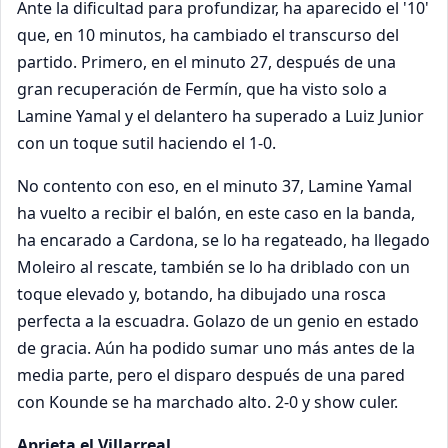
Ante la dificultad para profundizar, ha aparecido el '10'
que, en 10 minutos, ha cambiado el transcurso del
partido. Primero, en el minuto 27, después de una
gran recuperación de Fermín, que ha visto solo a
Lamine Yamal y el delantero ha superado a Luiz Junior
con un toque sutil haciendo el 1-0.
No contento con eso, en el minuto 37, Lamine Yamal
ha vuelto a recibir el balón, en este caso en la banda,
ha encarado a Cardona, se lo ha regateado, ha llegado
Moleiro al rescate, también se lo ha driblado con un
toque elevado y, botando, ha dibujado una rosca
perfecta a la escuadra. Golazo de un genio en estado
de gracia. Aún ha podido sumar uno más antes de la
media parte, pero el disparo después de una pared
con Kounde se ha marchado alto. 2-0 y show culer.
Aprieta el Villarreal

● ● ●

* **REQUIRED ACTION**: Starting at the line that contains "gran recuperación de", copy each line through the last line of the listing, and copy nothing else.

* **RESPONSE TO THIS TASK**:
gran recuperación de Fermín, que ha visto solo a
Lamine Yamal y el delantero ha superado a Luiz Junior
con un toque sutil haciendo el 1-0.
No contento con eso, en el minuto 37, Lamine Yamal
ha vuelto a recibir el balón, en este caso en la banda,
ha encarado a Cardona, se lo ha regateado, ha llegado
Moleiro al rescate, también se lo ha driblado con un
toque elevado y, botando, ha dibujado una rosca
perfecta a la escuadra. Golazo de un genio en estado
de gracia. Aún ha podido sumar uno más antes de la
media parte, pero el disparo después de una pared
con Kounde se ha marchado alto. 2-0 y show culer.
Aprieta el Villarreal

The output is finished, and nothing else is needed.